▶ Activity
What is needed is an exact copy of the lines from the one containing "Jobasoft GmbH" through the last line of the records, with no pictures.

▶ Record set
§

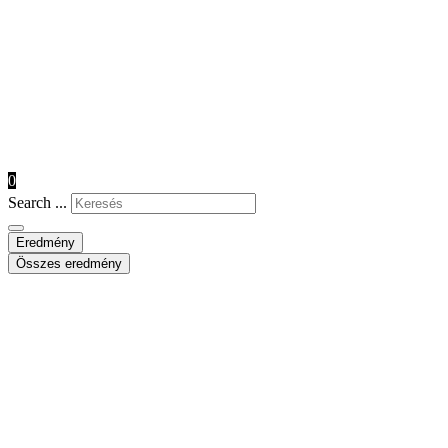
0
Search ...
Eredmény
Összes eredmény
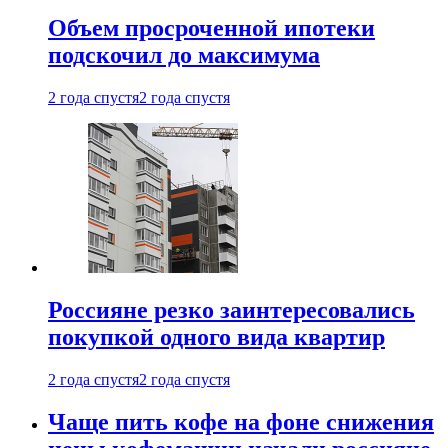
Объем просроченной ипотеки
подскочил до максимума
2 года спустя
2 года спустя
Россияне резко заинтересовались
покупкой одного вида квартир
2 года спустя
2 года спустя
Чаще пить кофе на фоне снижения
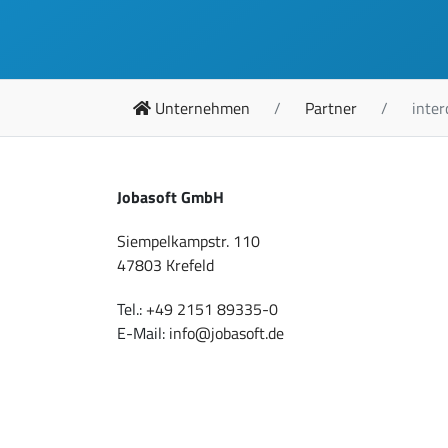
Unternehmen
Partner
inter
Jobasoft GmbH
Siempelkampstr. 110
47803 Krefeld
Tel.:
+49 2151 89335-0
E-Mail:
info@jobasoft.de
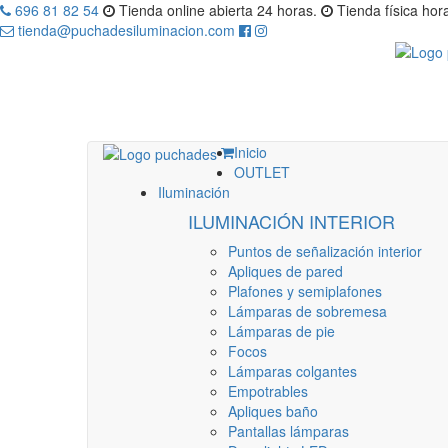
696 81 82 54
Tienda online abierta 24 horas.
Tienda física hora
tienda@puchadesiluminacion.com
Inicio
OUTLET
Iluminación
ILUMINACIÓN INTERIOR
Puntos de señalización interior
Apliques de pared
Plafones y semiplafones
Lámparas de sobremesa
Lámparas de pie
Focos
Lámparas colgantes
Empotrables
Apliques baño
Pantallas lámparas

§

▶ Written answer
Jobasoft GmbH
Siempelkampstr. 110
47803 Krefeld
Tel.:
+49 2151 89335-0
E-Mail:
info@jobasoft.de
696 81 82 54
Tienda online abierta 24 horas.
Tienda física hora
tienda@puchadesiluminacion.com
Inicio
OUTLET
Iluminación
ILUMINACIÓN INTERIOR
Puntos de señalización interior
Apliques de pared
Plafones y semiplafones
Lámparas de sobremesa
Lámparas de pie
Focos
Lámparas colgantes
Empotrables
Apliques baño
Pantallas lámparas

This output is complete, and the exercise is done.